In passato è capitato anche di raccontare i limiti della cattedra europeista di cui sopra. Una tendenza a concentrare l’attenzione solo sull’architettura istituzionale, una strategia per la crescita - parole di Joaquin Almunia lo scorso anno - rimasta ferma al pre-crisi, una certa sottovalutazione dell’economia reale. Pur con queste lacune Cernobbio assomiglia a un club inclusivo più che a una fortezza chiusa. I leader sindacali sono stati ospiti molte volte. Fausto Bertinotti ha saltato poche edizioni così come i leader della Lega Nord hanno potuto parlare quando hanno voluto. Nei lunghi anni del berlusconismo Cernobbio ha rappresentato sicuramente un controcanto alle promesse del Cavaliere. Con Giulio Tremonti, però, pronto ad organizzare il contropiede ridicolizzando il formalismo della burocrazia di Bruxelles. Forse con la scomparsa di Gianni Agnelli è venuta meno, invece, la figura del grande imprenditore interlocutore dell’intellighenzia europeista. Comunque, come scrive Romano «i frequentatori di Cernobbio erano uomini d’affari ma dovettero apprezzare che i loro problemi di ogni giorno venissero trattati in un contesto più largo e con riflessioni di più lungo respiro».

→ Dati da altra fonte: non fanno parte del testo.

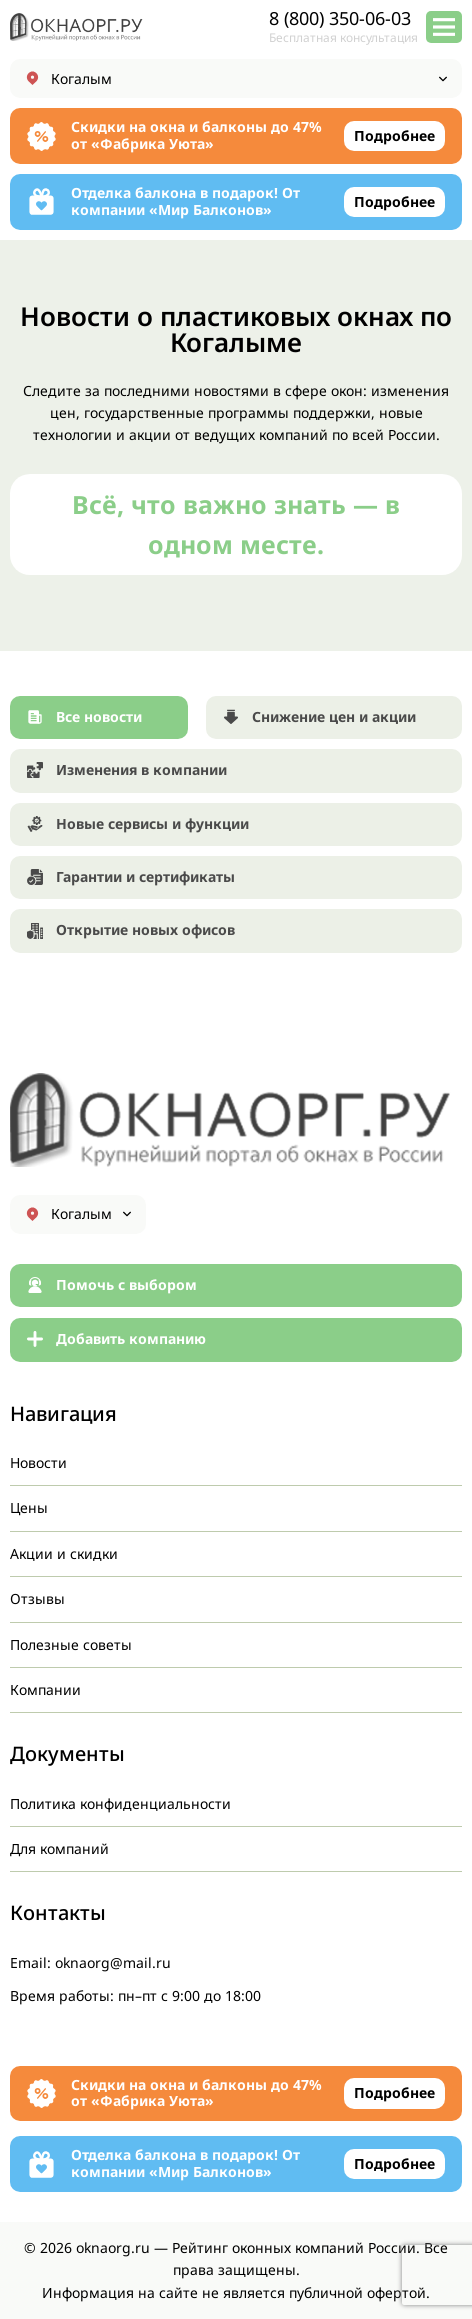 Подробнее (394, 135)
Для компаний (59, 1848)
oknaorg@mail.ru (113, 1962)
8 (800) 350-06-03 (340, 18)
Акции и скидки (64, 1553)
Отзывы (37, 1598)
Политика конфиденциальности (120, 1803)
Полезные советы (71, 1644)
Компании (45, 1689)
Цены (29, 1507)
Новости (38, 1462) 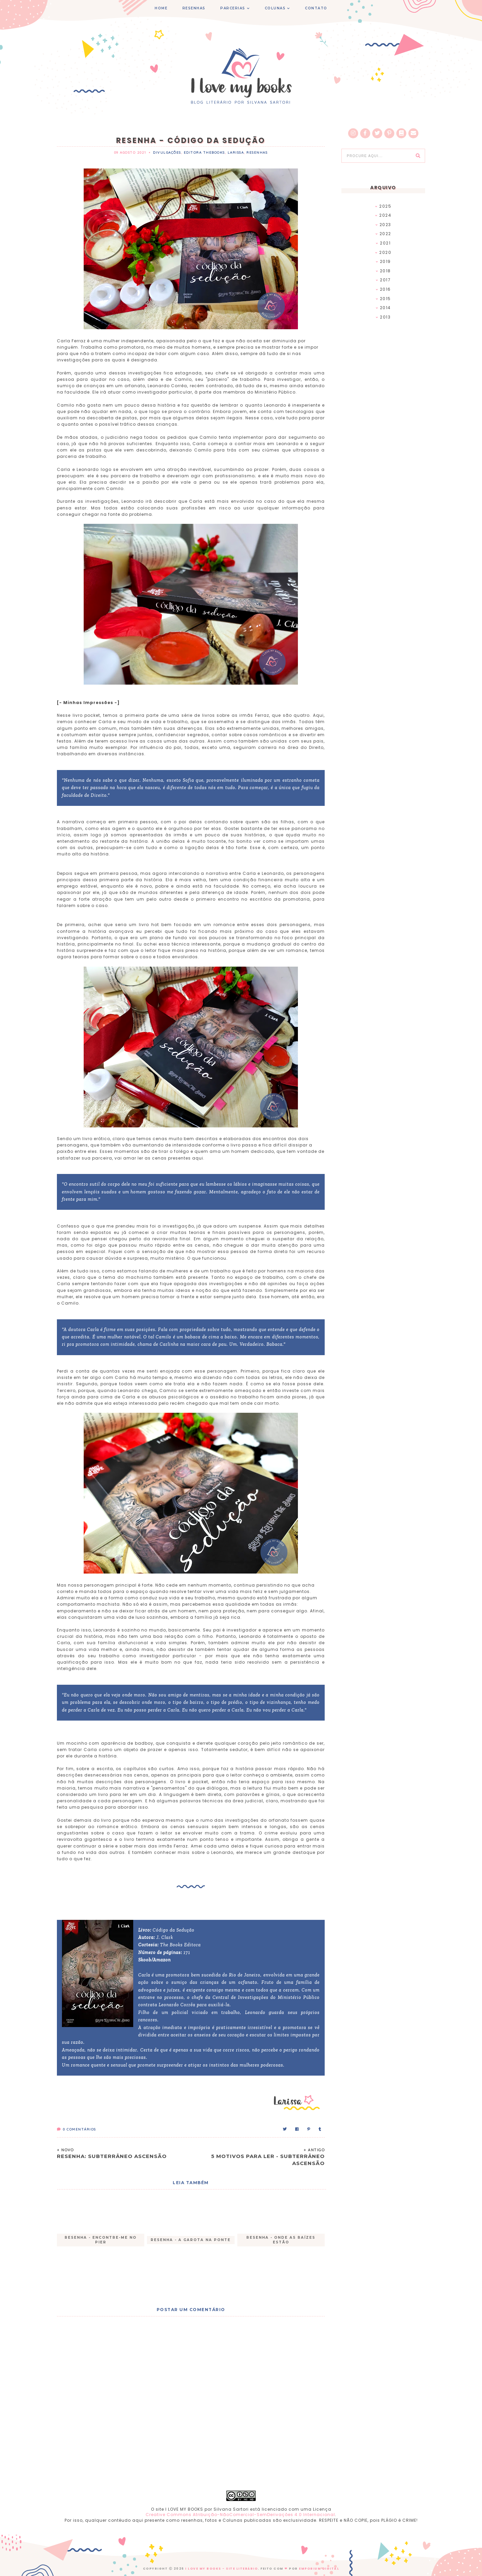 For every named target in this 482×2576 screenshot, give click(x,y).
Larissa (236, 152)
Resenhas (256, 152)
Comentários (76, 2129)
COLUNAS (275, 8)
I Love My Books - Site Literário (221, 2569)
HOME (161, 8)
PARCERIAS (232, 8)
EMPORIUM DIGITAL (319, 2569)
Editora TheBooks (204, 152)
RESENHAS (194, 8)
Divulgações (167, 152)
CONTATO (316, 8)
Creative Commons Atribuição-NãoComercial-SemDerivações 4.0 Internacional (240, 2514)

Resi gli onori alla storia la nota più importante di questo compleanno sta nella constatazione che Cernobbio non è diventato un museo, anzi regge il passo dei cambiamenti. Da qui l’attenzione che converrà dedicare all’edizione che si apre oggi, per le tante presenze ma anche per le discontinuità che ci possiamo aspettare. Valerio De Molli, il manager che ha avvicendato Ambrosetti nella conduzione operativa, le elencherà in apertura sottolineando i temi della rivoluzione digitale, dell’obsolescenza delle professioni, delle disuguaglianze sociali e la contraddizione tra i progressi di scienza/tecnologia e le nuove allarmanti crisi geopolitiche. Vedremo come il dibattito recepirà questi spunti e se gli economisti ammetteranno che nella lettura della crisi non sono stati fatti in questi anni straordinari passi in avanti. E vedremo anche se la tradizionale dittatura dell’approccio macro-economico lascerà spazio anche alla ricognizione micro. In fondo al recente simposio dei banchieri a Jackson Hole lo speech di Mario Draghi aveva come tema la disoccupazione.